Des touristes des quatre horizons aux plus fervents chrétiens pas loin de chez toi, la Basilique du Sacré-Coeur reste, après Notre-Dame, le monument le plus visité de Paris. Au delà de la beauté que renferme ses vitraux et de son fabuleux belvédère, s'y déroule l'Adoration Eucharistique. Particularité : ininterrompue, depuis 127 ans. De jour comme de nuit, les adorateurs se passent la main - les mains. Qu'il pleuve, qu'il vante, qu'il fasse la crise, la guerre, que la nuit soit blanche ou illuminée.

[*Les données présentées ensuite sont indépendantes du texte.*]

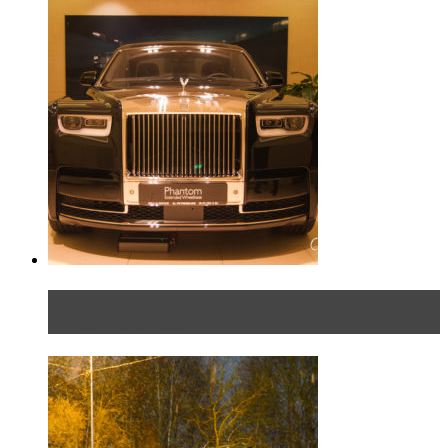
Таких больше нет. Rolls-Royce представил в
Петербурге эксклю...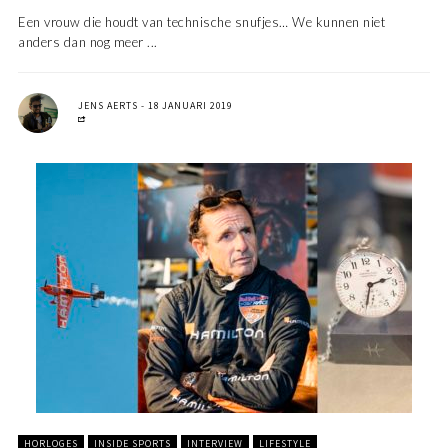
Een vrouw die houdt van technische snufjes… We kunnen niet
anders dan nog meer ...
JENS AERTS
18 JANUARI 2019
HORLOGES
INSIDE SPORTS
INTERVIEW
LIFESTYLE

Montmartre, le Mont des Martyrs, la colline, la pente, l’endroit même où, au IIIème siècle, les premiers chrétiens se retrouvent mis à mort. Campagne de la capitale (Paris plus miniature qu’aujourd’hui), de grandes abbayes s’érigent, fracassées ensuite sous les coups de la Révolution Française. Une église survit au massacre : St Pierre de Montmartre. Sauvée, de grâce, par l’insistance des croyants. 1870, la France prend un coup dans le moral, elle perd la guerre contre l’Allemagne. Quelques laïcs tiennent le coup : d’accord, c’est la crise, mais à nous de garder Foi, courage, espérance, confiance – cette dernière fera l’objet d’un vœu, à inscrire dans la pierre.
En novembre, une décision s’empare de la volonté des chrétiens, celle de mettre en œuvre un monument marquant justement la confiance éprouvée dans le Christ. Où ? Au Sacré-Cœur – le centre même de Jésus, son cœur, le Tout Amour. Reste plus qu’à trouver l’endroit. A la place de l’Opéra Garnier ? Pourquoi pas. Puis non, changement de perspective ; un certain archevêque voit plus loin et à la fois plus près de Nous, surtout plus haut, au cœur symbolique de la capitale qui le verra de n’importe où. Et, inversement, juché sur la colline, l’homme, dans un même mouvement d’étreinte, se pose en omniscient. « Quand je célèbre la messe, à la fin, on ouvre les grandes portes de bronze, le corps du Christ est tourné vers la grande ville, il répand son Amour sur tout Paris. » exprime Le Père Laverton, recteur du Sacré-Coeur depuis maintenant quatre ans. Ce qui animait l’imaginaire des chrétiens peut alors prendre vie puis, espérons, prendre forme : « feu vert » de l’Assemblée, c’est parti pour que les fidèles réunissent tous les fonds. L’espoir fait donc vivre : il aura fallu attendre 40 ans pour que Abadie (désigné parmi 70 autres architectes) puisse entamer la construction. Fin du XIXe siècle/début du XXe, des tensions éclatent entre l’église et l’état, jusqu’à leur séparation définitive. Certains n’y croient plus, arrêtons le chantier, résignation, à quoi bon. Rien n’y fait. Résistance ultime. 1914, La Basilique est achevée, 1919, consacrée. Enfin.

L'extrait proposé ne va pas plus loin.